Consequently, the public policy embodied therein is not contravened by stipulations in a charter
party that lessen or remove the protection given by law in contracts involving common carriers.

Eastern Shipping Lines v. Intermediate Appellate


Court
G.R. No. L-69044, 29 May 1987, 150 SCRA 464

FACTS:

On December 4, 1981, two fiber drums of riboflavin were shipped from Yokohama, Japan for
delivery vessel “SS EASTERN COMET” owned by defendant Eastern Shipping Lines under a bill of
lading. The shipment was insured under plaintiffs Marine Insurance Policy. Upon arrival of the
shipment in Manila on December 12, 1981, it was discharged unto the custody of defendant Metro
Port Service, Inc. The latter excepted to one drum, said to be in bad order, which damage was
unknown to plaintiff. On January 7, 1982 defendant Allied Brokerage Corporation received the
shipment from defendant Metro Port Service, Inc., one drum opened and without seal. On January 8
and 14, 1982, defendant Allied Brokerage Corporation made deliveries of the shipment to the
consignees warehouse.

The latter excepted to one drum which contained spillages, while the rest of the contents was
adulterated/fake. Plaintiff contended that due to the losses/damage sustained by said drum, the
consignee suffered losses totaling P19, 032.95, due to the fault and negligence of defendants.
Claims were presented against defendants who failed and refused to pay the same. As a
consequence of the losses sustained, plaintiff was compelled to pay the consignee P19, 032.95
under the aforestated marine insurance policy, so that it became subrogated to all the rights of
action of said consignee against defendants.

ISSUE:

Whether or not a claim for damage sustained on a shipment of goods can be a solidary or joint and
several, liability of the common carrier, the arrastre operator and the customs broker.

RULING:

The common carriers duty to observe the requisite diligence in the shipment of goods lasts from the
time the articles are surrendered to or unconditionally placed in the possession of, and received by,
the carrier for transportation until delivered to, or until the lapse of a reasonable time for their
acceptance by, the person entitled to receive them (Arts. 1736-1738, Civil Code). When the goods
shipped either are lost or arrive in damaged condition, a presumption arises against the carrier of its
failure to observe that diligence, and there need not be an express finding of negligence to hold it
liable (Art. 1735, Civil Code). There are, of course, exceptional cases when such presumption of
fault is not observed but these cases, enumerated in Article 1734 of the Civil Code, are exclusive,
not one of which can be applied to this case.

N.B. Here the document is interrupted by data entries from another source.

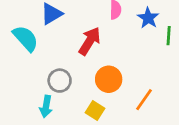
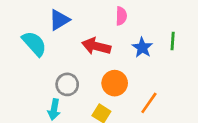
blue star: (148, 18) -> (142, 48), moved
red arrow: (90, 41) -> (96, 46), turned -108

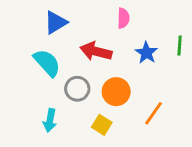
cyan semicircle: (34, 44) -> (47, 63), moved
gray circle: (67, 84) -> (77, 89), moved

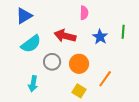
blue triangle: (56, 22) -> (24, 16), moved
cyan semicircle: (47, 63) -> (31, 44), turned 95
yellow square: (102, 125) -> (79, 91), moved

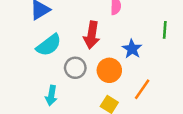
red arrow: (65, 36) -> (92, 35), turned -95
blue star: (100, 37) -> (132, 49), moved

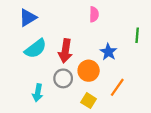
red arrow: (92, 35) -> (65, 51), moved
gray circle: (75, 68) -> (63, 78), moved

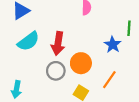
blue star: (108, 52) -> (113, 45), moved
cyan arrow: (38, 93) -> (16, 89), moved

As to the question of charging both the carrier and the arrastre operator with the obligation of
properly delivering the goods to the consignee, the legal relationship between the consignee and the
arrastre operator is akin to that of a depositor and warehouseman while the relationship between the
consignee and the common carrier is similar to that of the consignee and the arrastre operator.

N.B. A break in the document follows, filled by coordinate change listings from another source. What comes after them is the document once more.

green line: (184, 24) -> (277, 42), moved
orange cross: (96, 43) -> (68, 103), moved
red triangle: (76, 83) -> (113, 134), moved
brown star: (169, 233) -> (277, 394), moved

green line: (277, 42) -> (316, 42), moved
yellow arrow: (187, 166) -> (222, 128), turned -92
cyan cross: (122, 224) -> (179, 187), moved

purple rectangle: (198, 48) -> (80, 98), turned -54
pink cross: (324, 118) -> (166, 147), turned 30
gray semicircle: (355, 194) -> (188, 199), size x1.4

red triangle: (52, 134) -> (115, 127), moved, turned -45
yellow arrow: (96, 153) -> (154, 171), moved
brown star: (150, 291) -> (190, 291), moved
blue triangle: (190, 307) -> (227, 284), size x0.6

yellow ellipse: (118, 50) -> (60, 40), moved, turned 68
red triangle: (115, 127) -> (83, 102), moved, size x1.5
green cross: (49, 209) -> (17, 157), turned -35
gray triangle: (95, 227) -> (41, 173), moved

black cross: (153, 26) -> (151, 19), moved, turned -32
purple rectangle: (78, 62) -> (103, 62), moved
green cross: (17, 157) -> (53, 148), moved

Since it is the duty of the arrastre to take good care of the goods that are in its custody and to deliver
them in good condition to the consignee, such responsibility also devolves upon the carrier. Both the
arrastre and the carrier are therefore charged with the obligation to deliver the goods in good
condition to the consignee. A factual finding of both the Supreme Court and the appellate court was
that there was sufficient evidence that the shipment sustained damage while in the successive
possession of appellants. Accordingly, the liability imposed on Eastern Shipping Lines, Inc., the sole
petitioner in this case, is inevitable regardless of whether there are other solidarily liable with it.